• _Your objective_: Find the line in the entries below that contains "runs and fewer". Repeat it exactly, and every line after it through the line that contains "banners, headers, and".

[Records from a dataset]
┌──
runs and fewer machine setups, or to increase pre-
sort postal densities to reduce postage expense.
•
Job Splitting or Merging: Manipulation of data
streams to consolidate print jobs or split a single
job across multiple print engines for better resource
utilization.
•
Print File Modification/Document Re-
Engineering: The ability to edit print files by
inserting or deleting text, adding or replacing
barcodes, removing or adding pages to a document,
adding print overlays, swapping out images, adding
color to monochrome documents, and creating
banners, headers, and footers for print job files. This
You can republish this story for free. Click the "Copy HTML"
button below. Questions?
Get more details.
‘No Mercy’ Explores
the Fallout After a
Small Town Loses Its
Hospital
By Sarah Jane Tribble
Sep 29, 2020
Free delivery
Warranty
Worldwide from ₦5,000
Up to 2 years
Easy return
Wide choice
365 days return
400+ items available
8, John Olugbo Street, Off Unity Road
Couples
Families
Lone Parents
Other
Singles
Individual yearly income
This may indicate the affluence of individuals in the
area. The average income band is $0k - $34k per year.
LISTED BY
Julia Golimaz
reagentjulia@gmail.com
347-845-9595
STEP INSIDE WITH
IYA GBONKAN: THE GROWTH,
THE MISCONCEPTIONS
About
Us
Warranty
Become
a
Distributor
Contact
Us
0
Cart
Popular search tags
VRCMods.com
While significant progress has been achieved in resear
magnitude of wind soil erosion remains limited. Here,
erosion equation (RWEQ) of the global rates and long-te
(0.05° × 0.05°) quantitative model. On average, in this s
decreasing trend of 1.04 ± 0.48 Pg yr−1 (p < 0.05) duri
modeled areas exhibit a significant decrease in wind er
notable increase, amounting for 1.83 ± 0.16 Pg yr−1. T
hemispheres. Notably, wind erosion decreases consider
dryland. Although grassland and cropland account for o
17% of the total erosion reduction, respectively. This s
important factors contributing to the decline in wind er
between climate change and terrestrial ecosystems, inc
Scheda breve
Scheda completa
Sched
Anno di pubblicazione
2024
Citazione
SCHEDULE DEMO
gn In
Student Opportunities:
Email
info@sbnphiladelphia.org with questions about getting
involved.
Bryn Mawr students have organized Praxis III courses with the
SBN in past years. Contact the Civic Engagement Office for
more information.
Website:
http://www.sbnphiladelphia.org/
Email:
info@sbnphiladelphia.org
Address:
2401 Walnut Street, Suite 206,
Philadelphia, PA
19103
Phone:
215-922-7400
└──
┌──
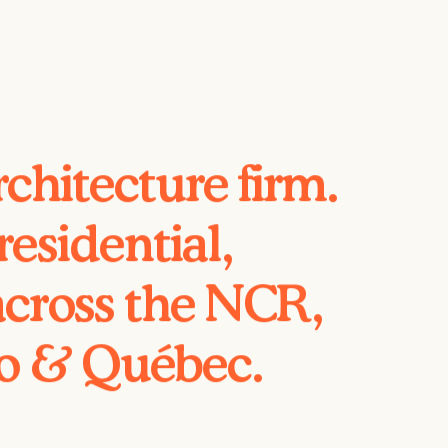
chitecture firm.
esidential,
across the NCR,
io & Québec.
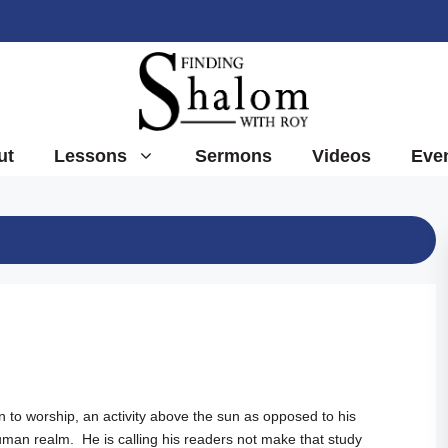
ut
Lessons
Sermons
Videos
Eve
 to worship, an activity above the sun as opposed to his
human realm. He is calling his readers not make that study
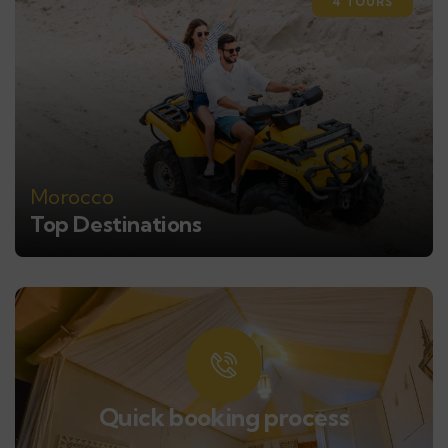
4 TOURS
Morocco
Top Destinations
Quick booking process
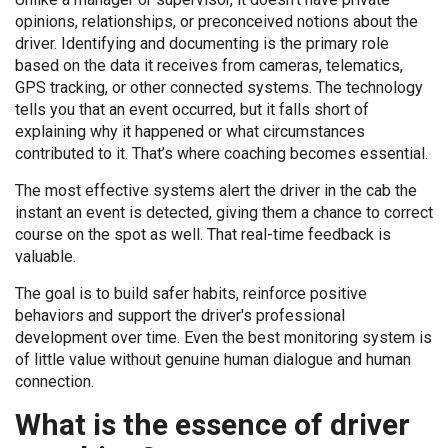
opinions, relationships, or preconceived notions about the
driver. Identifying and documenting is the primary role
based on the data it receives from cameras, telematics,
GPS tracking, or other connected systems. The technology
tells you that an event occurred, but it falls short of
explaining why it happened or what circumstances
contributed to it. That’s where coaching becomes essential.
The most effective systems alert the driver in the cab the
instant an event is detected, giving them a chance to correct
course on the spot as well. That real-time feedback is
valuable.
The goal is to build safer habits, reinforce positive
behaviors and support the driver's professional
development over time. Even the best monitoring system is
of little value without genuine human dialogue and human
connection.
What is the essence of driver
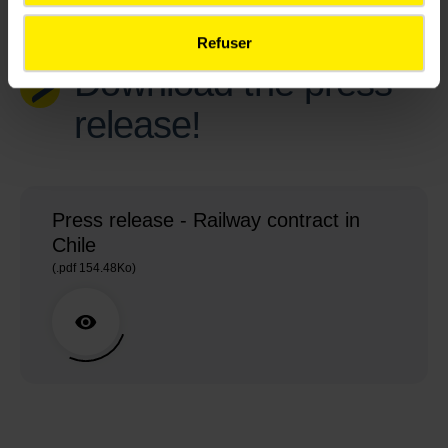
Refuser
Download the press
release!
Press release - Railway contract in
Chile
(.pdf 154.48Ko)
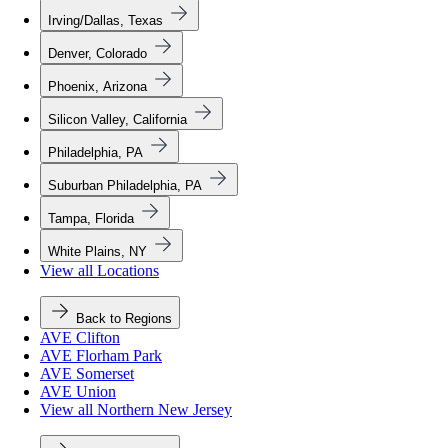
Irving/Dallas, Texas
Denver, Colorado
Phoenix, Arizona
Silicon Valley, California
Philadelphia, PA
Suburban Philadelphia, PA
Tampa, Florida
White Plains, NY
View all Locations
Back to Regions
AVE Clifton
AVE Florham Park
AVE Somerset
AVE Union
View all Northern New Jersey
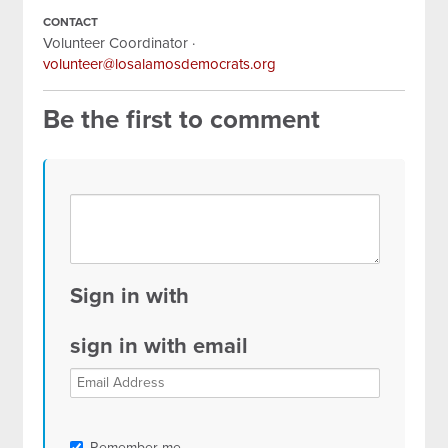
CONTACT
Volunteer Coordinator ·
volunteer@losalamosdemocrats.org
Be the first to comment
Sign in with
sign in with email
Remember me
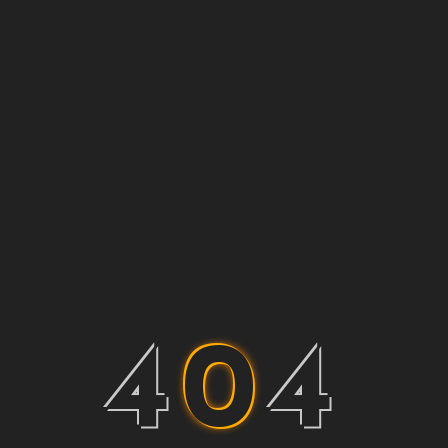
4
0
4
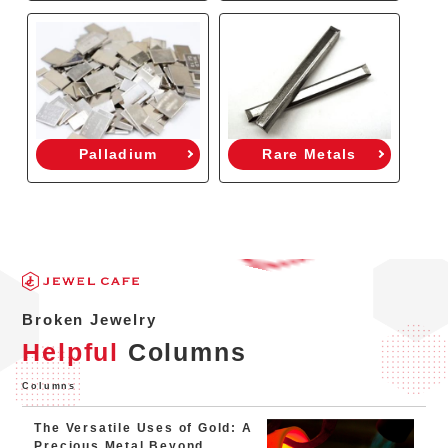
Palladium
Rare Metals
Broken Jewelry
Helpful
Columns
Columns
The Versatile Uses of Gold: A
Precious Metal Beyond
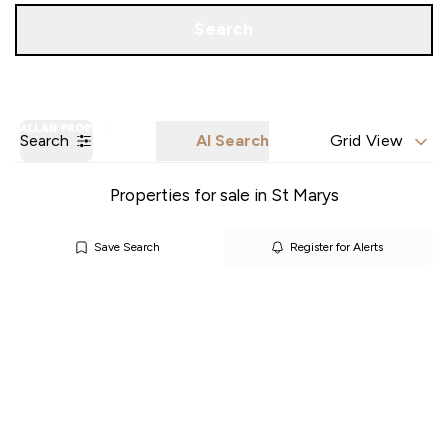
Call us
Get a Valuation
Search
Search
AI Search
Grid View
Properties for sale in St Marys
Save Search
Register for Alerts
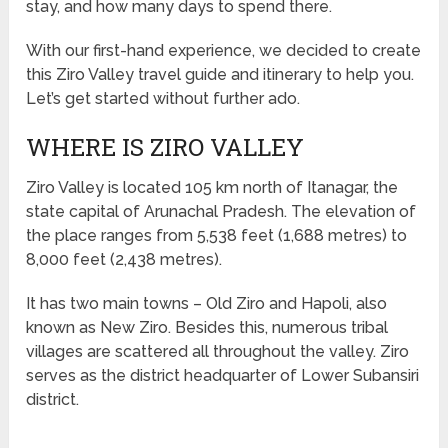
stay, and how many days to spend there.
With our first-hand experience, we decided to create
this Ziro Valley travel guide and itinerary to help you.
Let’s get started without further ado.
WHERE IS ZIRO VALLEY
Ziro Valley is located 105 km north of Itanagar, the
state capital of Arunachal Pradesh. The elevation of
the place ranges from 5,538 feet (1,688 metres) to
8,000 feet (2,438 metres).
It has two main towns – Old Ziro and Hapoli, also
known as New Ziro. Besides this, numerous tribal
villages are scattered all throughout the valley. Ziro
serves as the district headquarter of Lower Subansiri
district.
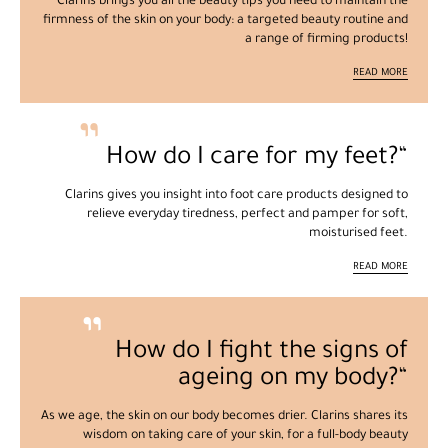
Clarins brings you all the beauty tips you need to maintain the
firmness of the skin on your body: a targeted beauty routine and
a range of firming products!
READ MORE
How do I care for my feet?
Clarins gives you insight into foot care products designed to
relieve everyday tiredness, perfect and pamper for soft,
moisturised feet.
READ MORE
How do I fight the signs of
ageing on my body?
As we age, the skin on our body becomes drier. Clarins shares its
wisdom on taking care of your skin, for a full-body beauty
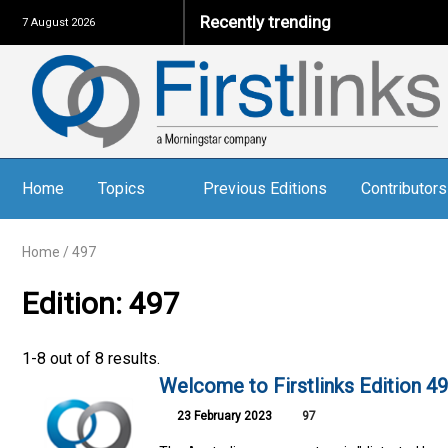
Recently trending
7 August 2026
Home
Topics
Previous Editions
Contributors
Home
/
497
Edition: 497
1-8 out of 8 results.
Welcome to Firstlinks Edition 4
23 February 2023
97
└──
• _Response area_:
runs and fewer machine setups, or to increase pre-
sort postal densities to reduce postage expense.
•
Job Splitting or Merging: Manipulation of data
streams to consolidate print jobs or split a single
job across multiple print engines for better resource
utilization.
•
Print File Modification/Document Re-
Engineering: The ability to edit print files by
inserting or deleting text, adding or replacing
barcodes, removing or adding pages to a document,
adding print overlays, swapping out images, adding
color to monochrome documents, and creating
banners, headers, and footers for print job files. This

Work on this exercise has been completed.